メトトレキサート製剤(商品名:メソトレキセート®)
  • 葉酸代謝酵素であるジヒドロ葉酸還元酵素をブロックすることにより、抗腫瘍効果をもたらす
  • リウマチに対するキードラッグ(治療の主体となる薬)と言われる。腫瘍では膀胱がんでのMVAC療法や、乳がんでのCMF療法、産婦人科領域の絨毛性疾患などで使われる(リウマチと腫瘍に対しては投与量が異なる)
プララトレキサート製剤(商品名:ジフォルタ®)
  • タンパク質の還元型葉酸キャリア-1(RFC-1)を通して細胞に取り込まれ、長い間留まるように改良された製剤
  • 主に難治性の末梢性T細胞リンパ腫や再発などで使用される
  • 副作用を軽減するために、ビタミンB12製剤やパンビタン®︎などの葉酸製剤などを併用することもある
ペメトレキセド製剤(商品名:アリムタ®)
  • さまざまな葉酸代謝酵素をブロックすることにより、抗腫瘍効果をもたらす
  • 主に悪性胸膜中皮腫(CDDP+PEM療法)や非小細胞肺がんなどに使用される
  • 葉酸とビタミンB12が不足する恐れがあるため、パンビタン®︎などの葉酸製剤やビタミンB12製剤を併用する

葉酸代謝拮抗薬でみられる副作用は?

  • 口内炎
  • 消化器症状(便秘、下痢、食欲不振、嘔吐など)
  • 皮膚症状(脱毛、色素沈着、発疹など)
  • 骨髄抑制(好中球減少、リンパ球減少、ヘモグロビン減少、白血球減少など)による肺炎や敗血症などの重篤な感染症

のどの痛み、寒気、突然の高熱、むくみ、尿量減少、一時的な尿量過多などがみられた場合にはすぐに医師や薬剤師へ相談しましょう。

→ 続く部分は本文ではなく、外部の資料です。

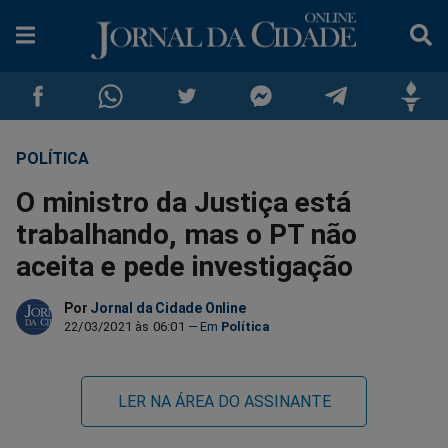
POLÍTICA
Compartilhar
Compartilhar
Compartilhar
Compartilhar
Compartilhar
Compar
O ministro da Justiça está
no
no
no
no
no
no
trabalhando, mas o PT não
aceita e pede investigação
Facebook
Whatsapp
Twitter
Messenger
Telegram
Gettr
Por
Jornal da Cidade Online
22/03/2021 às 06:01
Política
LER NA ÁREA DO ASSINANTE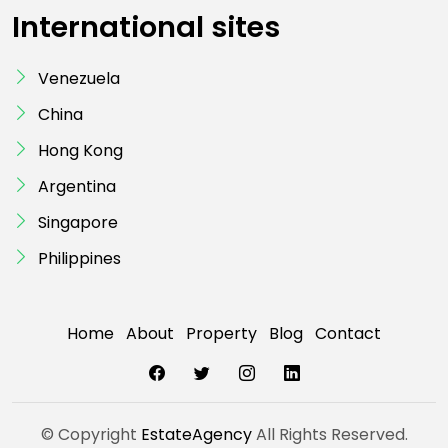
International sites
Venezuela
China
Hong Kong
Argentina
Singapore
Philippines
Home
About
Property
Blog
Contact
© Copyright
EstateAgency
All Rights Reserved.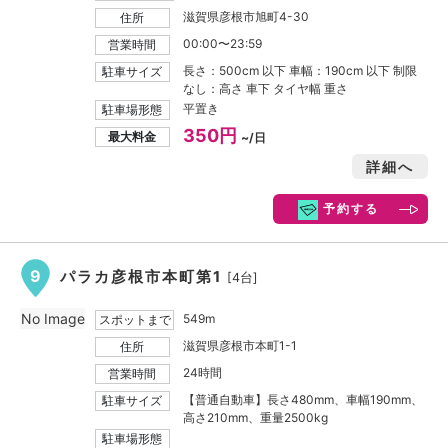
滋賀県彦根市旭町4-30
住所
00:00〜23:59
営業時間
長さ：500cm 以下 車幅：190cm 以下 制限
駐車サイズ
なし：高さ 車下 タイヤ幅 重さ
平置き
駐車場形態
350円
最大料金
~/日
詳細へ
予約する
9
パラカ彦根市本町第1
[4台]
No Image
549m
スポットまで
滋賀県彦根市本町1-1
住所
24時間
営業時間
【普通自動車】長さ480mm、車幅190mm、
駐車サイズ
高さ210mm、重量2500kg
駐車場形態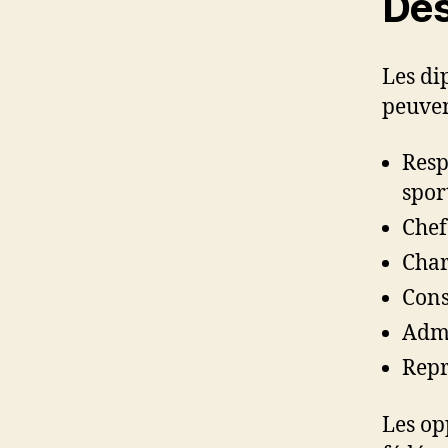
Des
Les di
peuven
Resp
spor
Chef
Char
Cons
Admi
Repr
Les op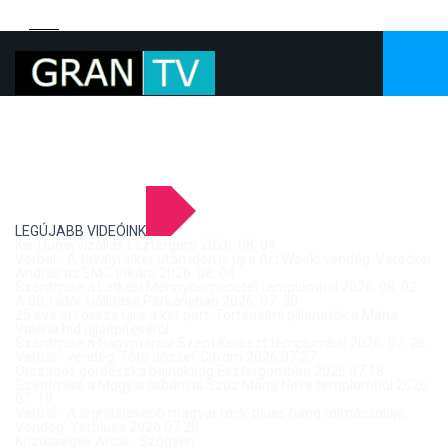
LEGÚJABB VIDEÓINK
Kis-Dunai vízállás Esztergom 2026. 08. 04.
Verbal - A tavalyi siker után idén is újra Art Week! vendég: Vereckei
András az EMC titkára 2026. 08. 04.
Szentmise a Letkési Mennybemenetel templomból 2026. 08. 02.
A 68. hídőr kiállítása Párkányban 2026. 07. 30.
25 éve ért össze újra a két part: Történelmi pillanatok a Mária
Valéria híd újjáépítéséről
Szentmise a Nagymarosi Szent Kereszt templomból 2026. 07. 26.
Verbal - vendég: Tóth József Citrom 2026.07.27.
Országos gördeszka bajnokság Esztergomban 2026.07.18.
Szentmise a Mogyorósbányai Szűz Mária Neve templomból 2026.
07. 19.
Verbal - A leghitelesebb magyar rock-blues hang tolmácsolója,
Vendég: Yerblues 2026.07.20.
Közösségek Arcai - Szőgyén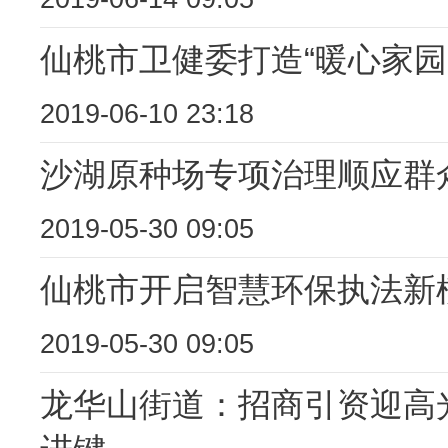
仙桃市卫健委打造“暖心家园
2019-06-10 23:18
沙湖原种场专项治理顺应群
2019-05-30 09:05
仙桃市开启智慧环保执法新
2019-05-30 09:05
龙华山街道：招商引资迎高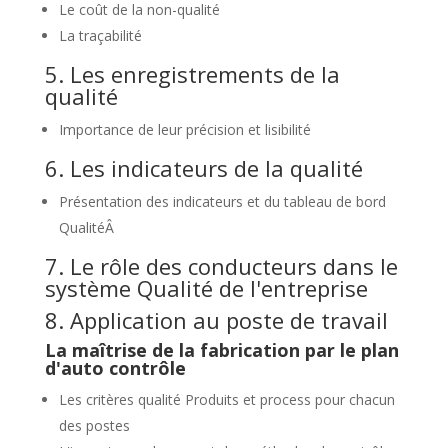
Le coût de la non-qualité
La traçabilité
5. Les enregistrements de la
qualité
Importance de leur précision et lisibilité
6. Les indicateurs de la qualité
Présentation des indicateurs et du tableau de bord
QualitéÂ
7. Le rôle des conducteurs dans le
système Qualité de l'entreprise
8. Application au poste de travail
La maîtrise de la fabrication par le plan
d'auto contrôle
Les critères qualité Produits et process pour chacun
des postes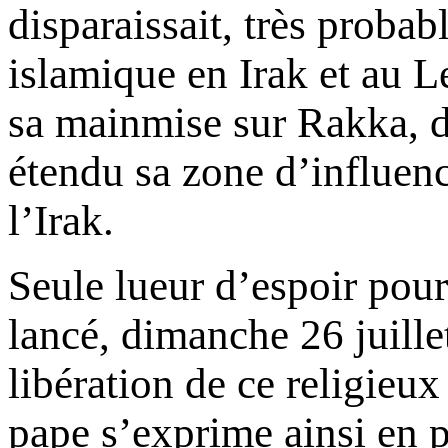
disparaissait, très probab
islamique en Irak et au L
sa mainmise sur Rakka, don
étendu sa zone d’influence
l’Irak.
Seule lueur d’espoir pour
lancé, dimanche 26 juillet
libération de ce religieux
pape s’exprime ainsi en p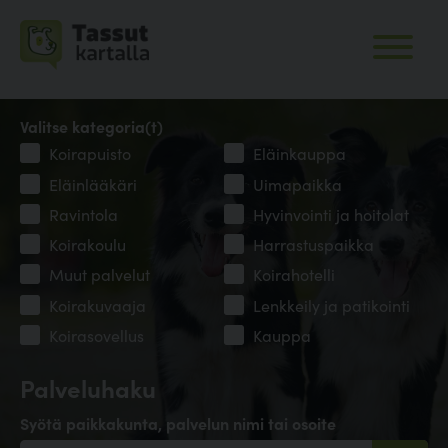
Valitse kategoria(t)
Koirapuisto
Eläinkauppa
Eläinlääkäri
Uimapaikka
Ravintola
Hyvinvointi ja hoitolat
Koirakoulu
Harrastuspaikka
Muut palvelut
Koirahotelli
Koirakuvaaja
Lenkkeily ja patikointi
Koirasovellus
Kauppa
Palveluhaku
Syötä paikkakunta, palvelun nimi tai osoite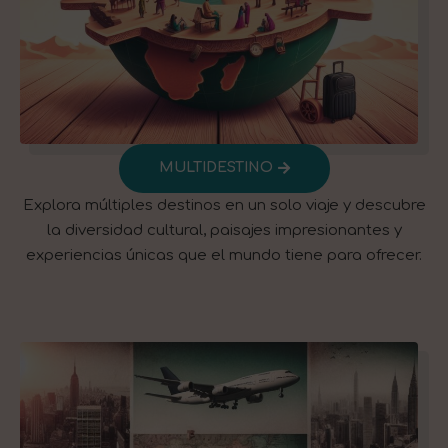
MULTIDESTINO
Explora múltiples destinos en un solo viaje y descubre
la diversidad cultural, paisajes impresionantes y
experiencias únicas que el mundo tiene para ofrecer.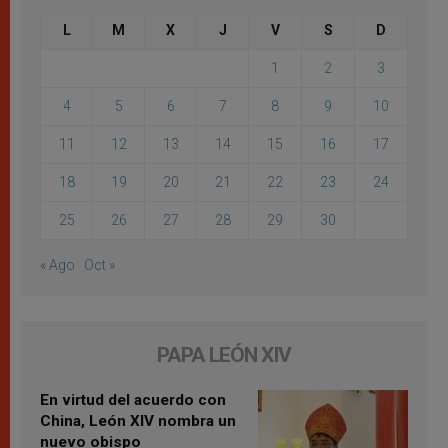
L
M
X
J
V
S
D
1
2
3
4
5
6
7
8
9
10
11
12
13
14
15
16
17
18
19
20
21
22
23
24
25
26
27
28
29
30
« Ago
Oct »
PAPA LEÓN XIV
En virtud del acuerdo con
China, León XIV nombra un
nuevo obispo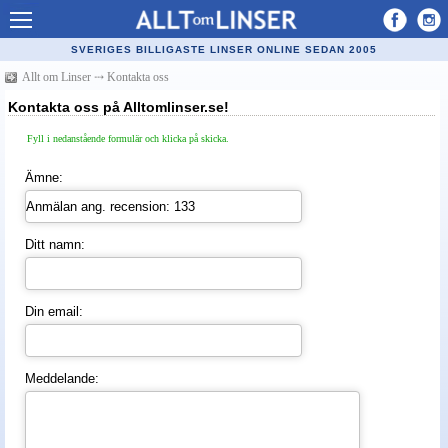
Allt om Linser
SVERIGES BILLIGASTE LINSER ONLINE SEDAN 2005
Billiga kontaktlinser
Allt om Linser
⤏
Kontakta oss
Kontakta oss på Alltomlinser.se!
Köpa linser på nätet
Fyll i nedanstående formulär och klicka på skicka.
Återförsäljare linser
Ämne:
Populära linser
Kontaktlinstyper
Ditt namn:
Linsvätska
Optiker
Din email:
Synfel
Glasögon
Meddelande:
Tillverkare - linser
Linstillbehör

まとめ:葉酸代謝拮抗薬は、主にがん治療などに使用される薬です

  • 葉酸代謝拮抗薬には、DNAの合成に必要な葉酸代謝酵素を妨げ、細胞の増殖を抑えるはたらきがある
  • 無秩序に細胞を増やすがん細胞に効果がある薬だが、その反面、さまざまな副作用がみられることもある
  • 副作用がみられたら、かかりつけの医師に相談を

医師から薬剤師の方々へコメント

前田 裕斗 先生
国立成育医療研究センター フェロー
前田 裕斗 先生

メトトレキサートはリウマチに対しても使うため、最もよく聞いたことがあるかもしれません。副作用対策が大切で、8mg以上の量では葉酸製剤の内服がすすめられます。口内炎に対してはアズノールなどのうがい薬や半夏瀉心湯などの漢方薬を、消化器症状については症状に合わせて内服薬が処方されますが、発疹などの強い皮膚症状や骨髄抑制が生じた場合は一旦休薬が必要となる場合もあります。副作用の程度によっては病院に受診するよう促しましょう。